Is Silicon Vally at risk of being displaced as the Bay Area? China’s Greater Bay Area (GBA)—a collection of 11 cities in and around the mouth of the Pearl River in southern Guangdong province—might give it a run for its money.
“Our Greater Bay Area is very promising and has a bright future because it has a larger size, a bigger population and very diversified industry resources,” says Li Chuyuan, Chairman of Guangzhou Pharmaceutical Holdings, speaking at the Fortune Global Tech Forum in Guangzhou. “There are a lot of policy advantages too,” Li adds.

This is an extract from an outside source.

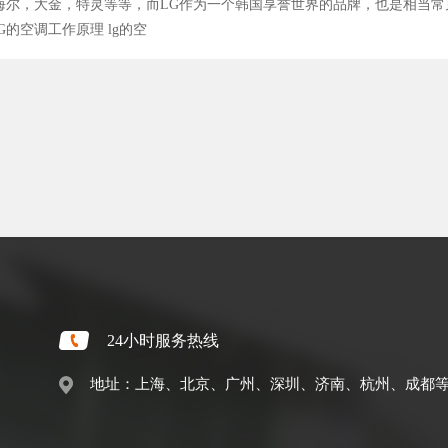
海尔，大金，特灵等等，而LG作为一个韩国享誉世界的品牌，也是相当常
的空调工作原理 lg的空
24小时服务热线
地址：上海、北京、广州、深圳、济南、杭州、成都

The GBA is one of President Xi Jinping’s flagship policies: it is a roadmap to integrate nine mainland Chinese cities and the two Special Administrative Regions of Hong Kong and Macau into a single economic area with a population of 70 million and an economy roughly the size of South Korea’s.
Under direction from Beijing, each city in the GBA is expected to specialize in a different sector of the economy. Hong Kong will be the financial hub, Shenzhen the innovation hub and Guangzhou—the capital of Guangdong province, where nine of the 11 GBA cities are located—will be the policy hub.
Guangzhou Pharmaceutical is already altering its corporate structure to align with GBA objectives by moving its international headquarters to the former Portuguese colony of Macau, Li says.
Currently most famous for its casinos, which generate three times more revenue than the Las Vegas strip, Macau is destined to become a center for research into traditional Chinese medicine, in accordance with the GBA policy, making it an ideal place for a Chinese pharmaceutical giant like Guangzhou Pharma.
However, there are numerous roadblocks to actually making the GBA function as a single economic zone. Three separate currencies—the Hong Kong dollar, the Macanese pataca, and the renminbi—are in circulation across the eleven cities; there are three unique judicial systems in operation, too; even the mobile networks are different.
“If you want to make this GBA into a more coherent [system], we need to go back to the basics, which is infrastructure, says Lee Der-Horng, vice president and dean of Guangzhou-based PCITECH, which specializes in smart city infrastructure.
The GBA’s infrastructure is expanding: Guangzhou’s subway system is already connects to Foshan, a neighboring city and another one of the 11 nodes in the GBA, while Hong Kong, Zhuhai and Macau were recently connected by the world’s longest sea bridge.
However, those rail and bridge links aren’t what we might define as technologically smart. Perhaps Silicon Valley can retain its grip on the Bay Area title for a little longer yet.